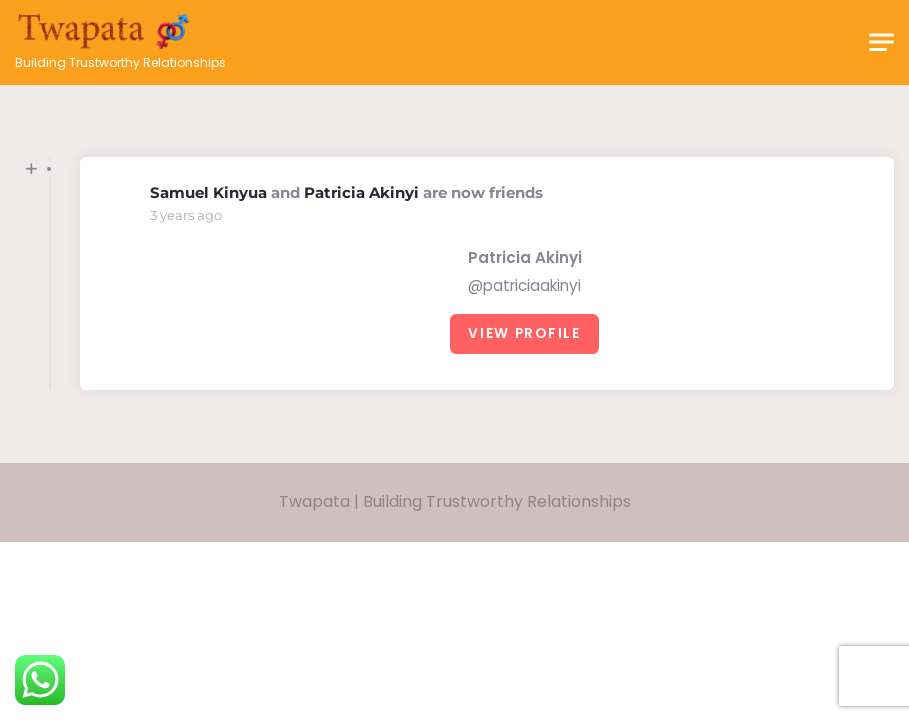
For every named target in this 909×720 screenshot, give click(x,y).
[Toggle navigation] (881, 42)
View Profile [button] (524, 333)
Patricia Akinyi (361, 192)
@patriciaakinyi (524, 285)
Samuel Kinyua (208, 192)
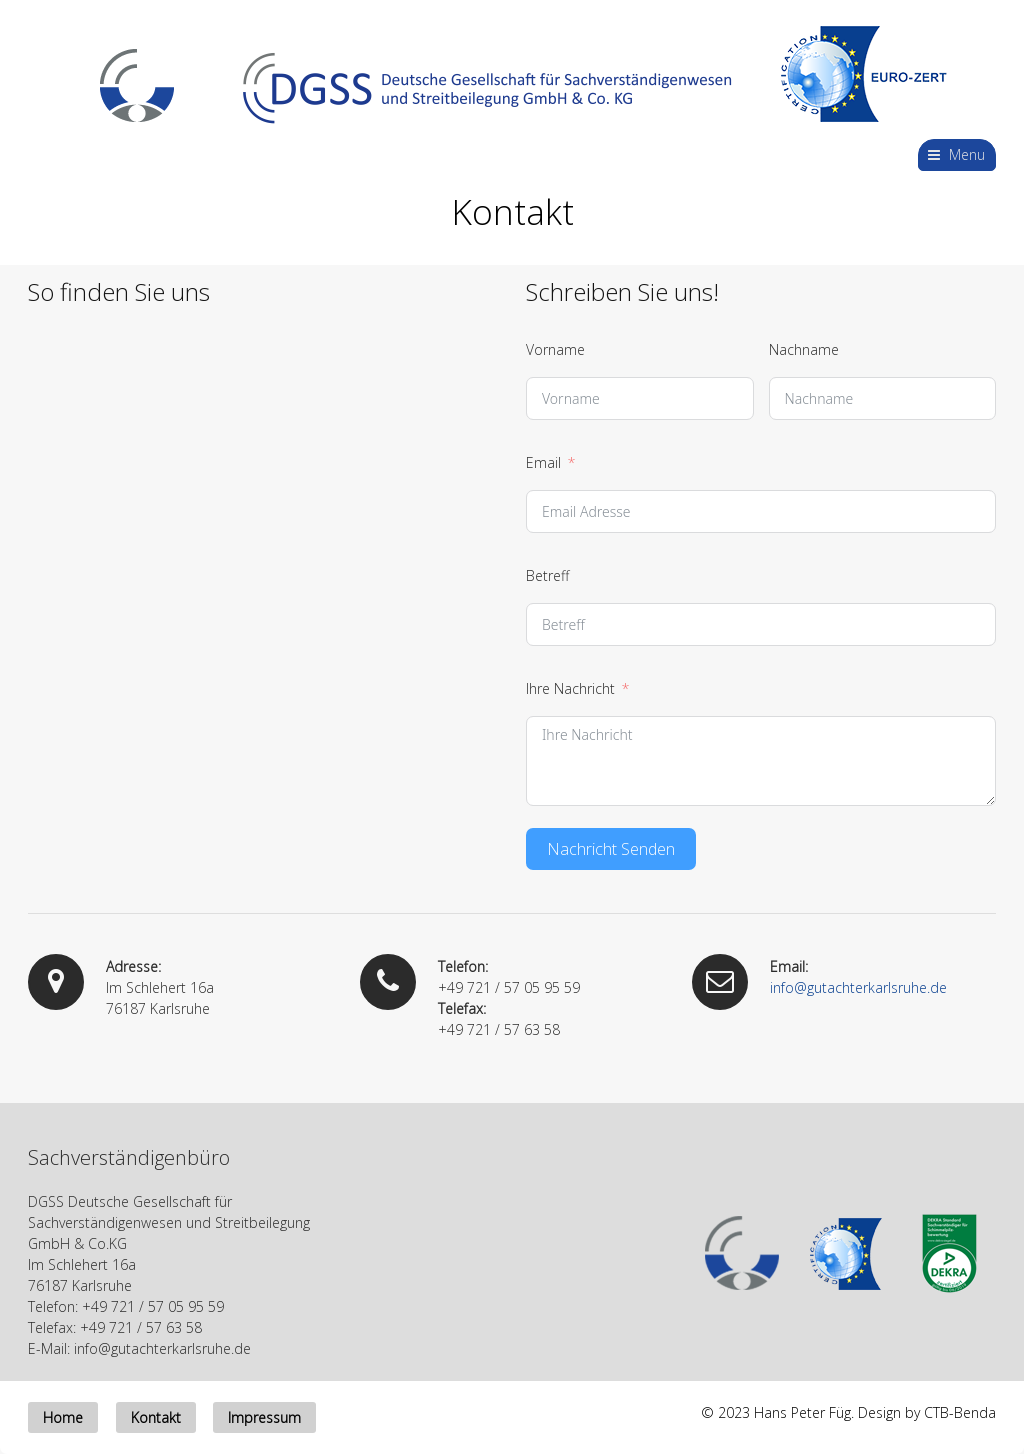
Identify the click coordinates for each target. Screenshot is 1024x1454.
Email (543, 462)
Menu (967, 154)
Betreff (547, 575)
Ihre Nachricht (570, 688)
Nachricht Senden (611, 849)
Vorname (555, 349)
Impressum (264, 1417)
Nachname (804, 349)
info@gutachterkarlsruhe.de (858, 987)
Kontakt (156, 1417)
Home (63, 1417)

______________________________

_YOUR TASK_
Using the data above, return the lines from the one holding "Patricia Akinyi (361, 192)" through the one holding "Nachname (804, 349)" exactly, but not the pictures.

_TASK RESPONSE_
Patricia Akinyi (361, 192)
@patriciaakinyi (524, 285)
Samuel Kinyua (208, 192)
Identify the click coordinates for each target. Screenshot is 1024x1454.
Email (543, 462)
Menu (967, 154)
Betreff (547, 575)
Ihre Nachricht (570, 688)
Nachricht Senden (611, 849)
Vorname (555, 349)
Impressum (264, 1417)
Nachname (804, 349)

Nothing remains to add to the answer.